Na semana em que se celebra o Dia Mundial da Conscientização do Autismo (2 de abril), Paranaguá foi palco de uma importante ação voltada à inclusão e ao respeito: agentes da Polícia Militar e das Guardas Civis Municipais participaram de uma capacitação sobre abordagem a pessoas com Transtorno do Espectro Autista (TEA). O evento reuniu profissionais de diversas cidades do litoral e marcou um avanço no preparo das forças de segurança para lidar com a diversidade da população.

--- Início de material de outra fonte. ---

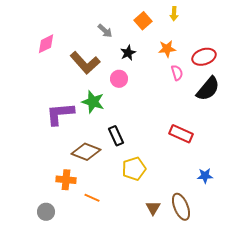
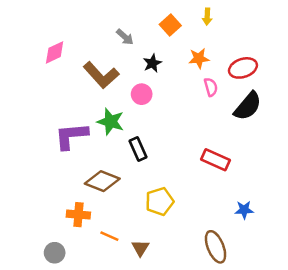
black rectangle: (116, 136) -> (138, 149), moved
brown triangle: (153, 208) -> (140, 248), moved

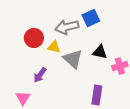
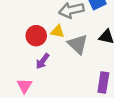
red circle: (34, 38) -> (36, 36), moved

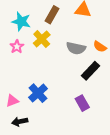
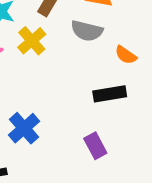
gray semicircle: (76, 48) -> (87, 31), moved
black rectangle: (90, 71) -> (110, 94), turned 36

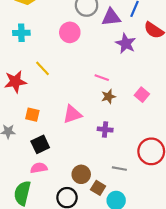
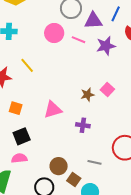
purple star: (126, 43) -> (106, 46), turned 30
pink line: (102, 78) -> (78, 40), moved
pink square: (142, 95) -> (107, 89), moved

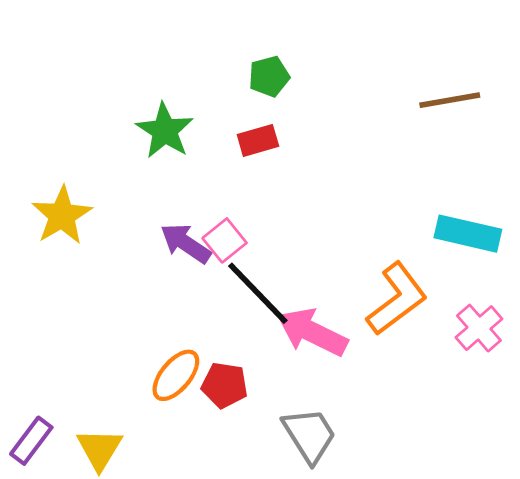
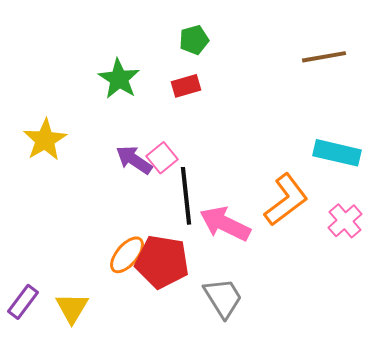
black line: (258, 293) -> (186, 196), turned 38
red pentagon: (225, 385) -> (162, 262), size x1.6

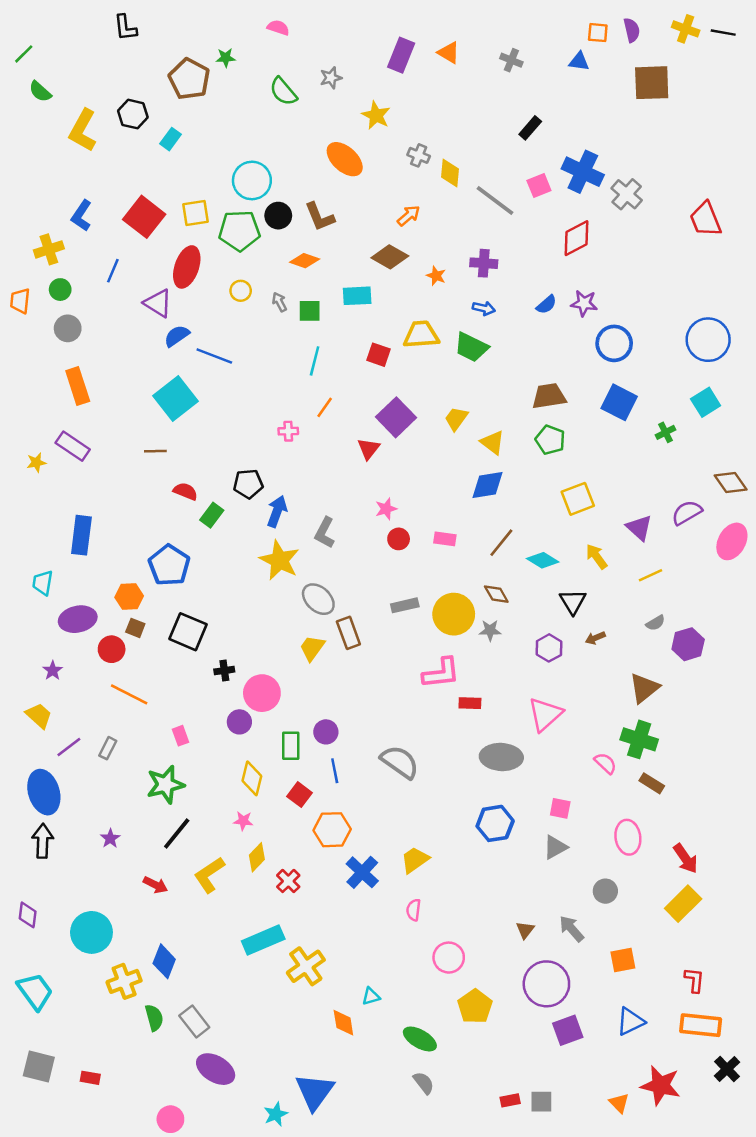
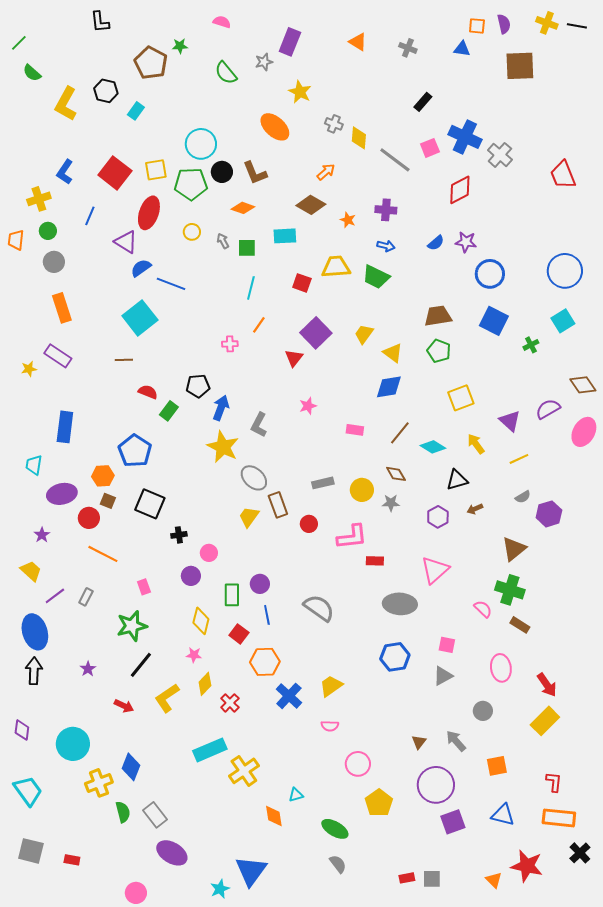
purple rectangle: (401, 55) -> (290, 42), moved
red circle: (399, 539) -> (309, 524), moved
black triangle: (573, 602) -> (457, 480), turned 45
yellow circle: (454, 614) -> (362, 490), size x0.7
pink circle: (262, 693) -> (209, 553), size x0.6
pink semicircle: (414, 910) -> (330, 726), turned -96
blue triangle: (630, 1021) -> (503, 815), turned 40

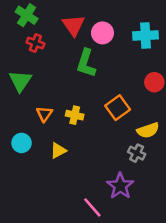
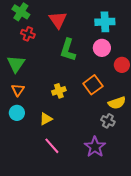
pink circle: (102, 33) -> (102, 48), moved
cyan cross: (145, 35) -> (105, 22), moved
orange triangle: (44, 114) -> (18, 90), moved
yellow cross: (75, 115) -> (59, 91), turned -32
pink line: (92, 207) -> (52, 146), moved

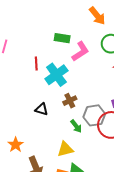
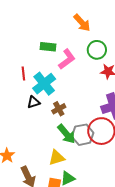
black triangle: (41, 109) -> (34, 102), moved, turned -32
gray hexagon: (94, 115) -> (83, 135), moved
green arrow: (76, 126) -> (66, 134), size x1.5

A palestra foi conduzida pelo Major Walter Ribeiro da Silva, da Polícia Militar do Paraná, que destacou a importância da qualificação contínua dos agentes. “Outras deficiências podem ser identificadas visualmente, mas o autismo nem sempre apresenta sinais visíveis. Por isso, é fundamental o uso de itens de identificação como o cordão de girassol, pulseiras e, especialmente, a CIPTEA — Carteira Nacional da Pessoa com Autismo”, explicou.

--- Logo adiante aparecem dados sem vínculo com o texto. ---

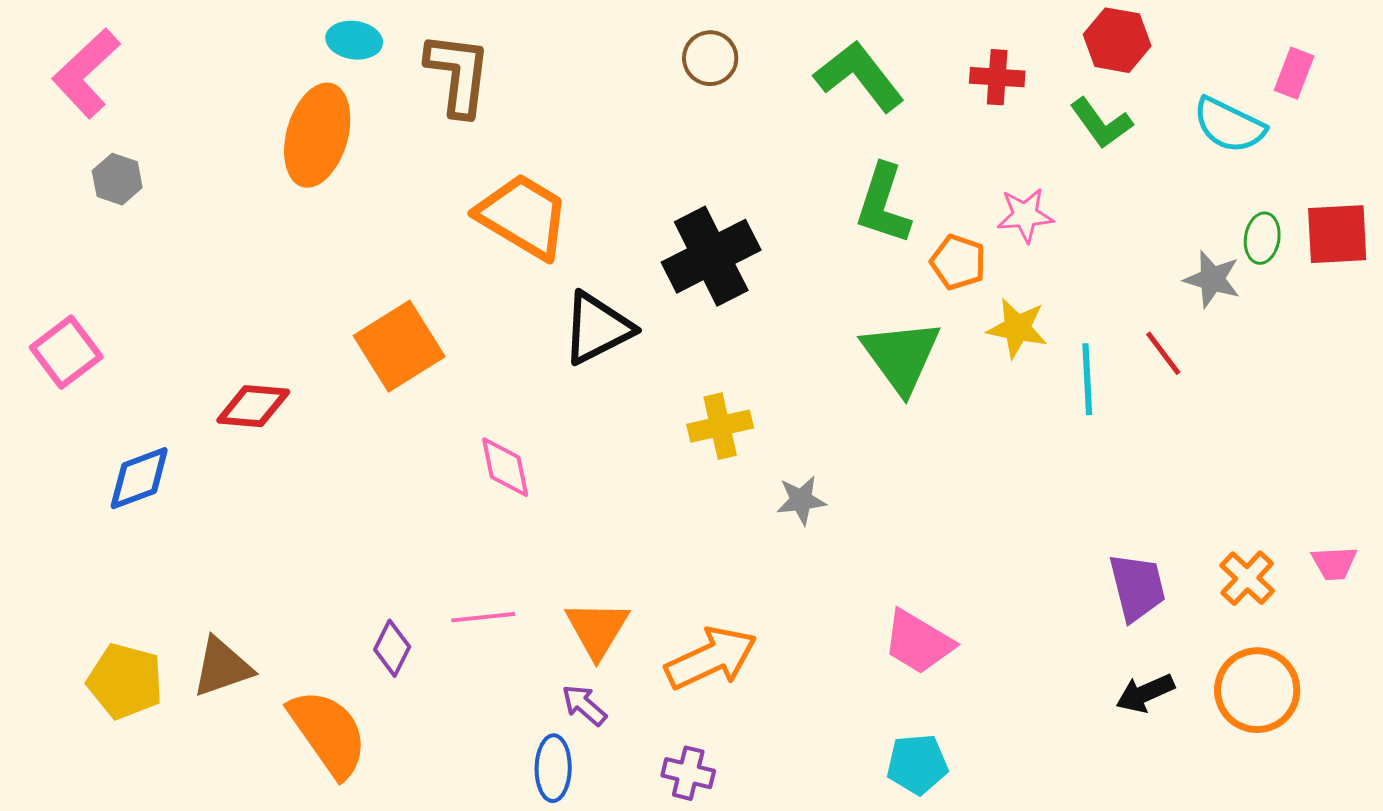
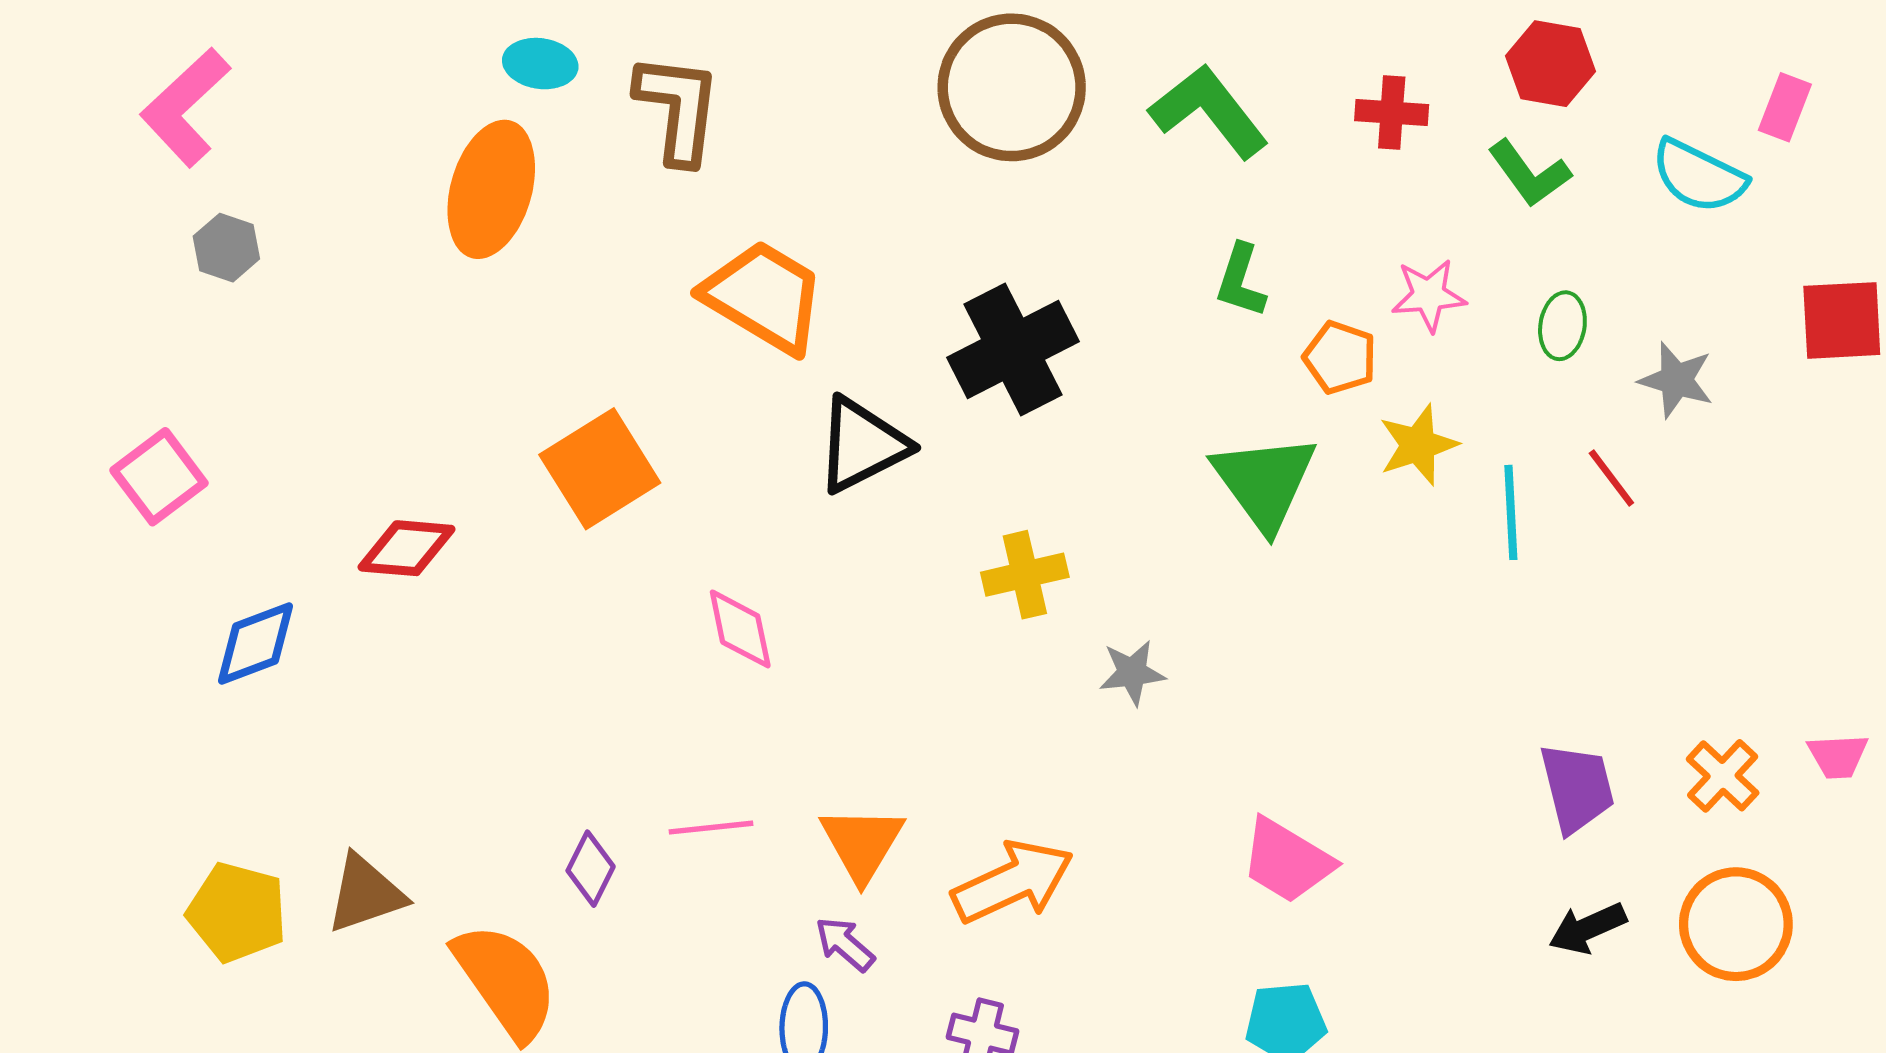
brown circle: (710, 58) -> (1012, 87), size x2.0
green L-shape: (883, 204) -> (1241, 281), size x0.7
green ellipse: (1262, 238) -> (1562, 326), moved
yellow star: (1017, 328) -> (1418, 445), turned -30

Conhecimento que salva: protocolos, empatia e ações práticas
A identificação visual e documental ajuda as forças de segurança a agir de forma mais precisa e respeitosa, especialmente em situações delicadas como casos de desaparecimento. Durante a Operação Verão, por exemplo, o uso desses identificadores ajudou a localizar crianças e jovens autistas, evitando maiores transtornos.

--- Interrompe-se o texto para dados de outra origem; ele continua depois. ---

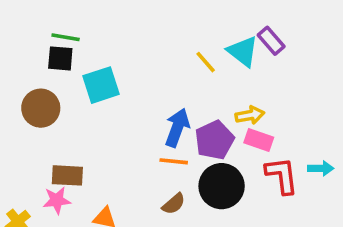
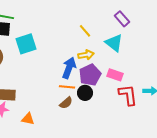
cyan triangle: (243, 51) -> (114, 43), moved
yellow arrow: (250, 115) -> (86, 55), moved
black circle: (222, 186) -> (85, 93), moved, size x0.6
brown semicircle: (174, 204) -> (66, 103), moved

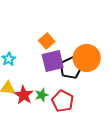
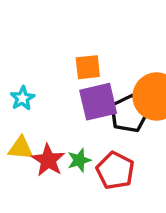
orange square: (47, 41) -> (88, 67), turned 35

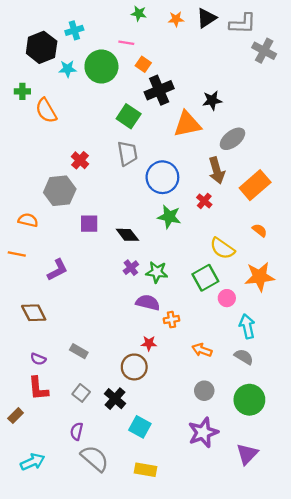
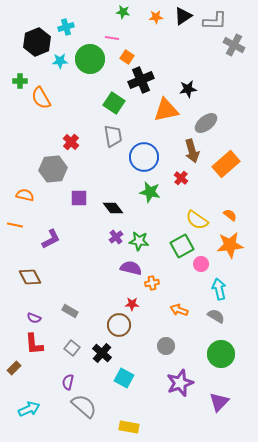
orange semicircle: (260, 230) -> (230, 215), moved
gray circle: (204, 391) -> (166, 346), moved
yellow rectangle: (146, 470) -> (129, 427), moved

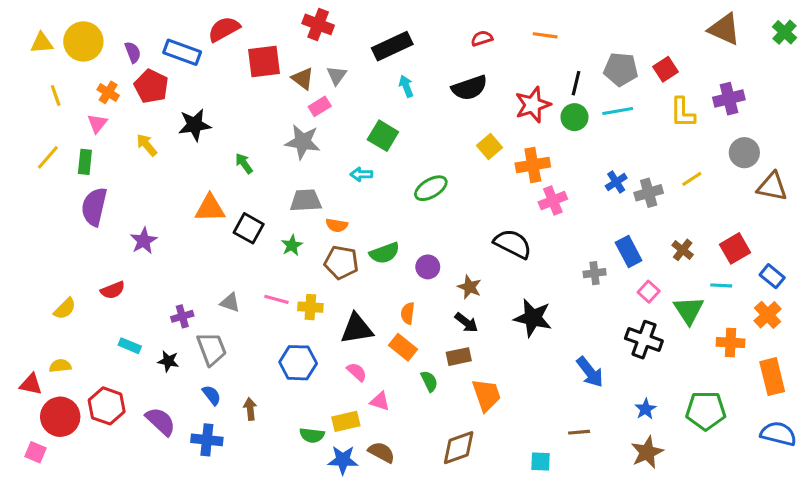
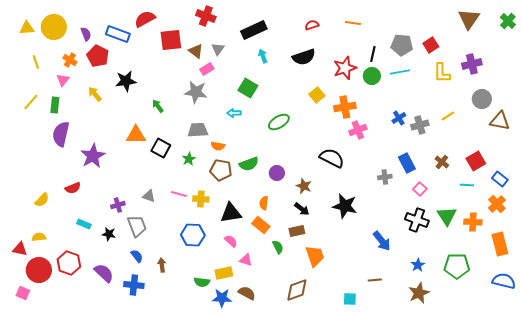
brown triangle: (724, 29) -> (469, 19), turned 40
purple star: (144, 241) -> (93, 156), size x1.4
green triangle: (689, 310) -> (447, 216), moved

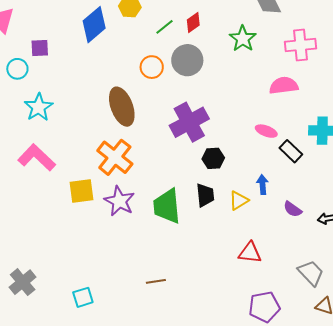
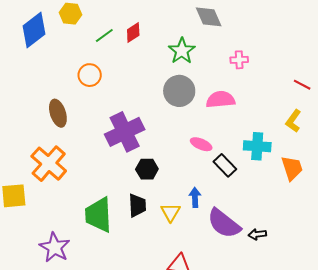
pink cross: (300, 45) -> (239, 60), size x0.6
gray circle: (187, 60) -> (179, 91), moved
brown ellipse: (122, 107) -> (58, 113), size x0.7
purple star: (119, 201) -> (55, 247), moved
yellow triangle: (239, 201) -> (170, 212), turned -30
purple semicircle: (293, 209) -> (224, 223), size x1.8

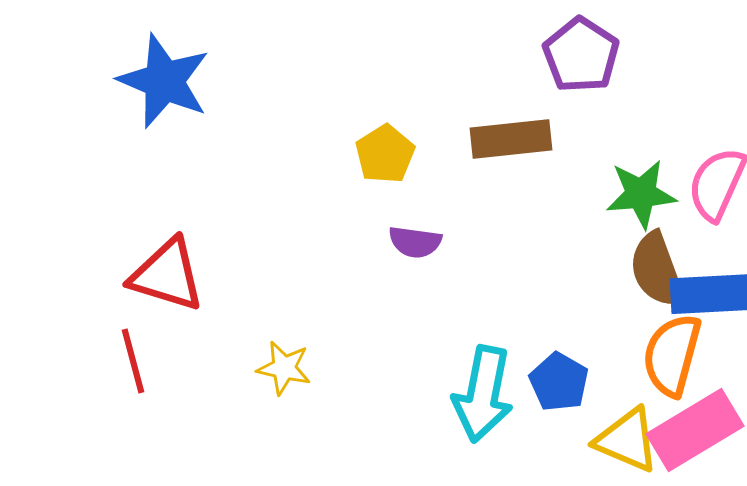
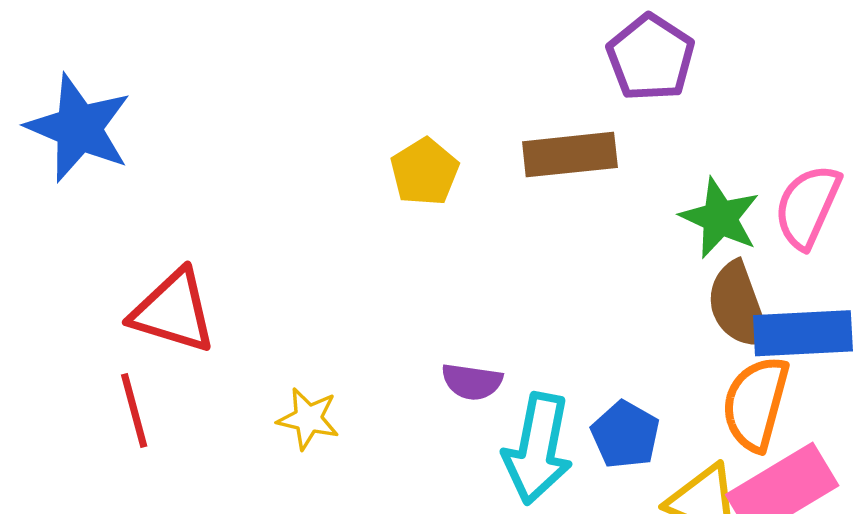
blue star: (164, 81) -> (79, 128), moved
green star: (641, 194) -> (720, 218), turned 30
purple semicircle: (415, 242) -> (472, 382), moved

A Polícia Militar do Paraná já conta com um protocolo específico para atendimento a pessoas com TEA, definido pela Nota de Instrução nº 001/2022 PM3, que orienta os procedimentos de abordagem. Além disso, foi discutida a possibilidade de inclusão de símbolos do TEA na nova carteira de identidade, o que pode facilitar ainda mais o atendimento em emergências.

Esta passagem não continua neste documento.